Hablando en general, se puede decir que el mundo griego, y con él el romano, consideró que el cuerpo humano, las esculturas, los edificios, todo lo que el hombre podía considerar bello debía de estar en armonía, como la música, es decir, sus partes unas con otras debían estar en proporción, guardar internamente unas relaciones matemáticas muy precisas, las mismas que se podían descubrir en la música, en las escalas musicales (que se denominaban ya antes armonías). La Armonía quedó como la referencia de todo aquello que era bello, de todo aquello cuyas partes formaban un buen conjunto. Desde ese momento el arte sonoro fue -y en cierto sentido sigue siendo- el modelo de construcción de una realidad compleja mediante elementos dispares, incluso de partes claramente opuestas, el lugar en el que la mezcla de cosas de distinta índole adquiere un sentido acabado, construye un todo, pues sus leyes generan una unidad completa e indisoluble. En esta indisolubilidad, en esta unidad de lo creado, de lo construido reside el punto donde la armonía y la belleza se llegan a identificar.
Todo el mundo de la Antigüedad estuvo influido por estas ideas y han pasado desde el Renacimiento a formar parte de la Estética Occidental, al menos hasta finales del siglo XIX. El tratado sobre Arquitectura de Vitruvio (De architectura) es la mejor muestra que disponemos de que en el mundo antiguo las artes plásticas persiguieron conscientemente las leyes de la armonía. El arte del Renacimiento, influido muy directamente por el pensamiento platónico y por el neoplatonismo de finales de la Antigüedad, recogió el sentido sobre la belleza como armonía y proporción. El famoso dibujo de Leonardo da Vinci, El hombre de Vitruvio (ca.1467), es el más conocido estudio de las proporciones en el cuerpo humano y el que más ha influido en las artes plásticas posteriores.

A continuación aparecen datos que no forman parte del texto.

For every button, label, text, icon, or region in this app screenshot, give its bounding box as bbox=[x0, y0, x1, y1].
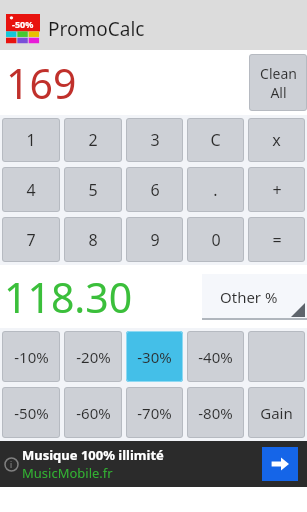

Sea como fuere, no pretendo aquí hacer una expresa profesión de pitagorismo ni de platonismo. Ni mucho menos, que yo no me siento capaz de hacer profesión de casi nada. Pero no deja de llamarme la atención algunas de las cosas que la Física o la Matemática actual debate. Poco sé en realidad de ello, pero ya sólo los nombres como “Bella Teoría” o “Teoría de Cuerdas” me hacen pensar que detrás de ellas sigue existiendo una inclinación a considerar que lo bello es a la vez lo más simple, lo que encierra una suerte de ley de generación que explica todo cuanto de ordenado existe, es decir, el mundo. Y quizá también cada uno de nosotros. En ese orden estaría abarcado todo cuanto de caótico y aleatorio encontramos a nuestro alrededor. En lo bello necesariamente está recogido también lo desordenado, lo que es distinto, incluso lo que es opuesto, como los sonidos graves y agudo de la consonancia de octava, por ejemplo. Ambos vienen a ser lo mismo y así los reconocemos. Algo reconforta este pensamiento cuando nos sentimos perdidos en el caos inexplicable de lo que nos rodea cada día. Pero así es la vida. Tal vez por eso nos sentimos atrapados de vez en cuando por algo que consideramos bello, sea humano, animal o cosa, sea una obra del arte o de la naturaleza, una melodía, un dibujo, una estatua, un edificio o una simple taza en la que tomamos el café todos los días. ¿Intuición de verdades? Esperanza.